Mathews makes a good bow, I've shot most of their models & like them. My favorite right now is the Switchback or Switchback XT.


----------



## Mathews guy (Jan 16, 2006)

I shoot a fx2 i love it and u cant bet the price


----------



## MattRagle (Nov 28, 2005)

Switchback, Switchback XT, Apex, and Apex 7...Mathews makes the best bows on the market i love every mathews that ive shot.


----------



## dogdrivers.net (Dec 5, 2005)

LX and I love it I wouldnt dream of shooting another brand.


----------



## jeronimo (Mar 4, 2005)

switchback xt
check out my sig:wink:


----------



## Mexican 3D (Nov 16, 2003)

i have owned the SQ2, and LX. i gave the sq2 to my younger brother, who just bought an LX himself. and im about to get me a conquest 3 for target shooting. i have never shot the con 3 but i think its going to be a sweet bow. my father shoots the Q2, and its also a nice bow.


----------



## BTLL (Nov 13, 2005)

i have an switchback xt and i am pickin up my conquest pro tommorrow, im goin to start shootin spots with it, i wanted a comp. bow but didnt want to shell out 1200 bucks the frist time out


----------



## sdavis (Aug 22, 2005)

*i shoot*

the legacy well that was untill i got my new trykon


----------



## tclow (Feb 22, 2006)

I shoot the Ultra Max and love it.I wish it had the harmanic balancers on it but I guess I should have waited 1 more year.Oh well I still love it.Very consistant.


----------



## bowhunter972 (Aug 25, 2005)

i shot a switch back and hated it. but every1 has their own opinion.


----------



## JBslayer01 (Aug 17, 2005)

I shoot a Icon right now it is so smooth and so quiet.
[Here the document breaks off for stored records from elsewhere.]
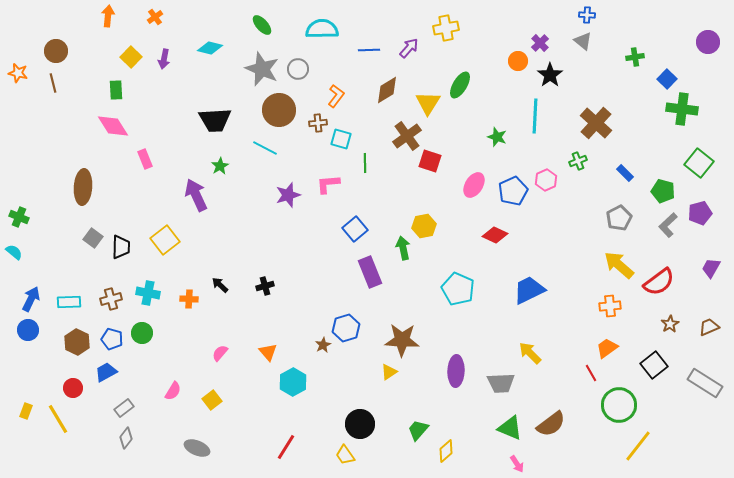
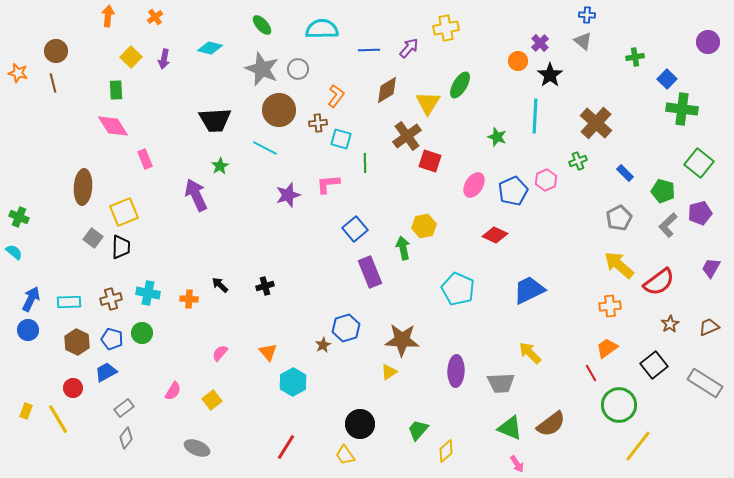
yellow square at (165, 240): moved 41 px left, 28 px up; rotated 16 degrees clockwise
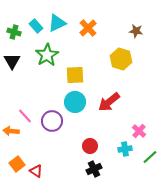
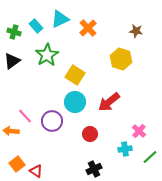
cyan triangle: moved 3 px right, 4 px up
black triangle: rotated 24 degrees clockwise
yellow square: rotated 36 degrees clockwise
red circle: moved 12 px up
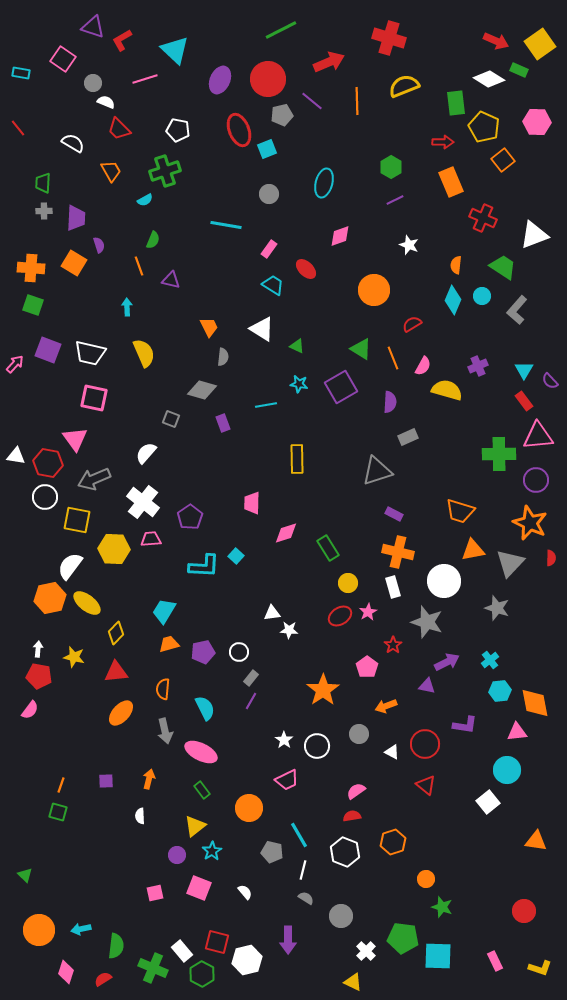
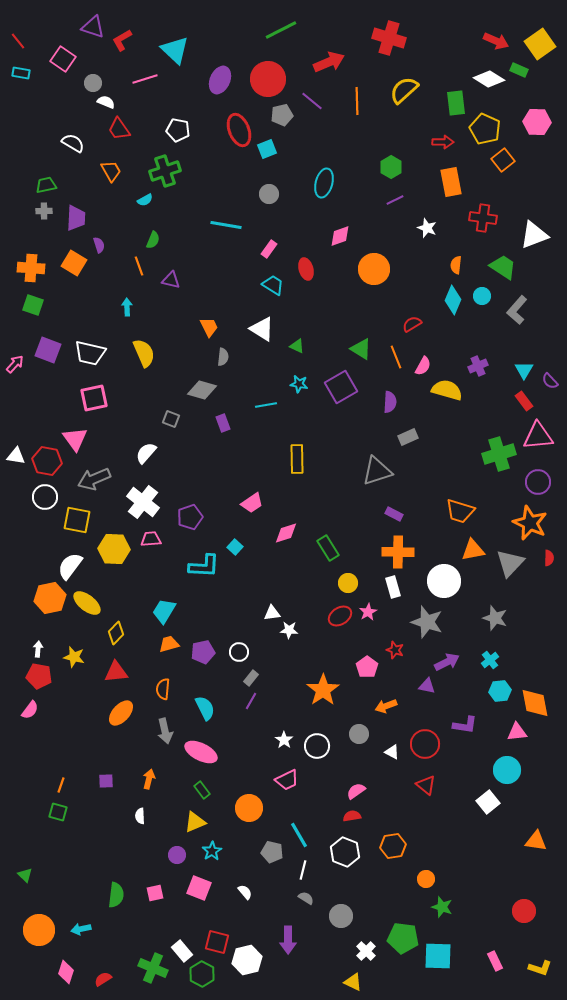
yellow semicircle at (404, 86): moved 4 px down; rotated 20 degrees counterclockwise
yellow pentagon at (484, 127): moved 1 px right, 2 px down
red line at (18, 128): moved 87 px up
red trapezoid at (119, 129): rotated 10 degrees clockwise
orange rectangle at (451, 182): rotated 12 degrees clockwise
green trapezoid at (43, 183): moved 3 px right, 2 px down; rotated 75 degrees clockwise
red cross at (483, 218): rotated 16 degrees counterclockwise
white star at (409, 245): moved 18 px right, 17 px up
red ellipse at (306, 269): rotated 30 degrees clockwise
orange circle at (374, 290): moved 21 px up
orange line at (393, 358): moved 3 px right, 1 px up
pink square at (94, 398): rotated 24 degrees counterclockwise
green cross at (499, 454): rotated 16 degrees counterclockwise
red hexagon at (48, 463): moved 1 px left, 2 px up
purple circle at (536, 480): moved 2 px right, 2 px down
pink trapezoid at (252, 503): rotated 125 degrees counterclockwise
purple pentagon at (190, 517): rotated 15 degrees clockwise
orange cross at (398, 552): rotated 12 degrees counterclockwise
cyan square at (236, 556): moved 1 px left, 9 px up
red semicircle at (551, 558): moved 2 px left
gray star at (497, 608): moved 2 px left, 10 px down
red star at (393, 645): moved 2 px right, 5 px down; rotated 18 degrees counterclockwise
yellow triangle at (195, 826): moved 4 px up; rotated 15 degrees clockwise
orange hexagon at (393, 842): moved 4 px down; rotated 10 degrees clockwise
green semicircle at (116, 946): moved 51 px up
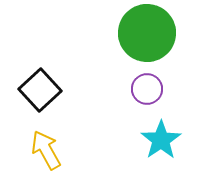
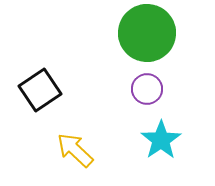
black square: rotated 9 degrees clockwise
yellow arrow: moved 29 px right; rotated 18 degrees counterclockwise
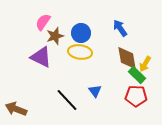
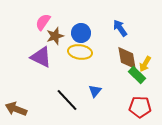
blue triangle: rotated 16 degrees clockwise
red pentagon: moved 4 px right, 11 px down
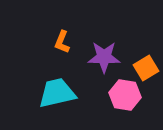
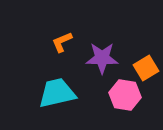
orange L-shape: rotated 45 degrees clockwise
purple star: moved 2 px left, 1 px down
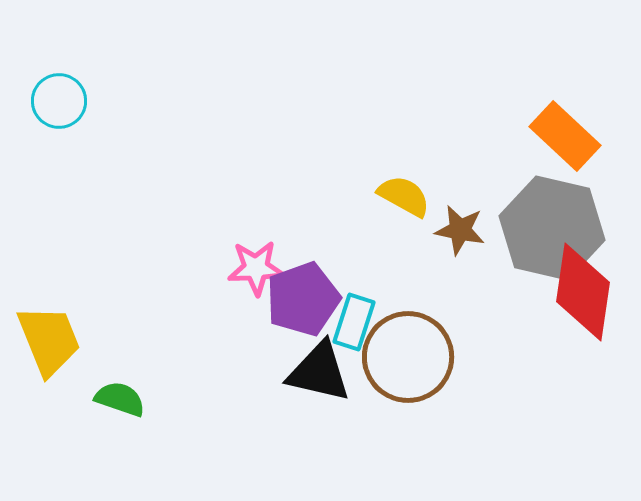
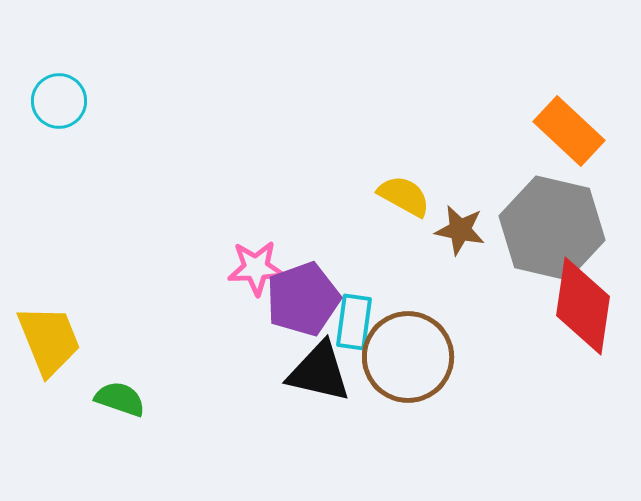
orange rectangle: moved 4 px right, 5 px up
red diamond: moved 14 px down
cyan rectangle: rotated 10 degrees counterclockwise
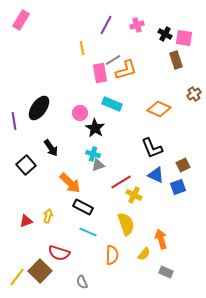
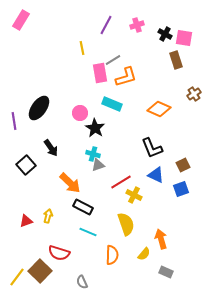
orange L-shape at (126, 70): moved 7 px down
blue square at (178, 187): moved 3 px right, 2 px down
Trying to get an LX. I Love my mathew wont shoot anything else.


----------



## $Turk$ (Jan 3, 2006)

Conquest Apex (gold Fusion) for spots
Apex 7 (Black Out Blue) for 3-d
Switchback and Switchback XT for hunting.
I love every single one of my "babies" I guess it pays to shoot well. They just start giving stuff to you. lol.


----------



## gungun2224 (Feb 5, 2006)

i have 3 and i love em all:smile: but from what ppl tell me bowtech is another good brand:lie:


----------



## Brendan12388 (Jun 30, 2005)

I have a Blueberry Ovation and a Switchback. Between the switchback and the switchback xt there isn't a whole lot of difference. I have shot the Apex 7 and it is a great bow. I wouldn't shoot any thing but a mathews.


----------



## D-Lepak (Dec 5, 2005)

*Love um*

I have a black powder coated conquest III shoots amazing! My dad has a apex 7 and its amazing ive shot a spot round with his bow, it sure does pound the X's


----------



## STSmansdaughter (Mar 11, 2005)

gungun2224 said:


> i have 3 and i love em all:smile: but from what ppl tell me bowtech is another good brand:lie:


You only say thast cuz of me.


----------



## EC0003 (Nov 12, 2004)

Blueberry Classic 
hopinh to buy a apex soon.


----------



## BLKDOG (Feb 23, 2006)

The MQ1 is probably the best bow Mathews has ever made for Hunting/3-D.Perfect length,forgiveness..Love mine...Steven KY


----------



## hoytshooter09 (Nov 21, 2005)

*i love it*

I love my mathews switchback. it shoots fast and no vibrations


----------



## tclow (Feb 22, 2006)

I shoot the Ultra Max.I love this bow.


----------



## camo25 (Jul 4, 2006)

I love my mathews SB. Mathews is the best bow. My dad has the SB XT and I did have The mathews Legacy.


----------



## downey (Feb 16, 2007)

hoyt is the beast


----------



## deerbuster (Jun 11, 2007)

Switchback, and after i bought mine, my dad shot it, and had to go get himself one. Awesome bows.


----------



## NS17IL (Dec 14, 2005)

Mathews makes a good bow and they will stand behind it. They are a little expensive from a younger person but if you can get one there great.


----------



## CA_Rcher12 (Oct 28, 2004)

Only Mathews I have ever used was an Ignition.


----------



## bowhunter1347 (May 23, 2007)

Mathews Q2XL

wouldnt trade it for the world


----------



## Mach12 (Apr 3, 2007)

smothest draw ever my opinion when i shot one


----------